Sunday, March 18, 2012

A reason to be

"What's the point?! I'm nobody really! I'll never have enough money or be known enough to be a successful author or anything! I might as well give up my book!" These were my words shouted to my husband and the air as I left the house to go lead a contemplative song circle this afternoon. What a joke! I was in no mood to be contemplative or lead others in prayerful singing! I tried to calm myself as I drove to my destination. The irony of it all had a sting to it! No one showed up to sing! I couldn't help but add this to my list; I wasn't good enough for this either. It truly was a "feel sorry for myself" moment. Sigh!

I decided to play some chants on the CD player while I made sure no one would show. And as I listened to the words..."Oh, I open to you," and "Let go, God is All" my frustration faded. And then came the words, "Darkness, Silence, with no light to be seen, help me believe you are with me God.". Note by note, word by word, I re-membered why I wanted to lead the contemplative singing. I remembered why I love meditation and prayer and silence.

Being with the Holy One in close conversation gives me reason to be, to just be. God instantly wrapped arms of love around my worn heart and gently whispered into my tired mind..."you are loved! I will love you forever!" For a moment I got all excited about the next time I get to share this practice of meditation with others. Songs from everywhere came pouring out my mouth.

After forty minutes I decided I had waited long enough and found my center. I packed it all up and went home, grateful now that no one had come. It gave me time to be with the Beloved. It gave me a reason to be.

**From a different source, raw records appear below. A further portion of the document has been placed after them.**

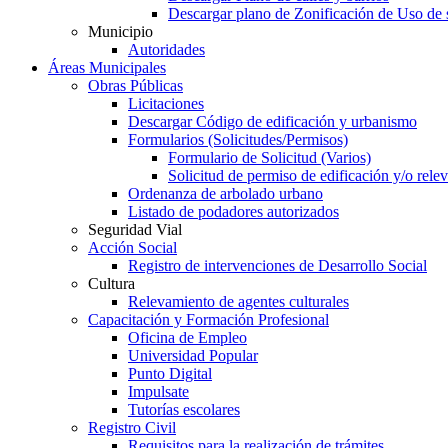
Descargar plano de Zonificación de Uso de 
Municipio
Autoridades
Áreas Municipales
Obras Públicas
Licitaciones
Descargar Código de edificación y urbanismo
Formularios (Solicitudes/Permisos)
Formulario de Solicitud (Varios)
Solicitud de permiso de edificación y/o rel
Ordenanza de arbolado urbano
Listado de podadores autorizados
Seguridad Vial
Acción Social
Registro de intervenciones de Desarrollo Social
Cultura
Relevamiento de agentes culturales
Capacitación y Formación Profesional
Oficina de Empleo
Universidad Popular
Punto Digital
Impulsate
Tutorías escolares
Registro Civil
Requisitos para la realización de trámites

Once I got home, I went back to the struggle of whether to play the game or give up the fight to be successful at anything. I seemed to need to rant a little more about how unfair life is and then I heard the chorus again..."Let go, God is all!" I heard the whisper, "just be, it is enough." I wish I could tell you there are no doubts in me but I can't. I can tell you that the whisper of the Holy One makes me breathe much easier than the reason of the world's success.

 So, I'm going to sleep in those arms and take up my struggle another day.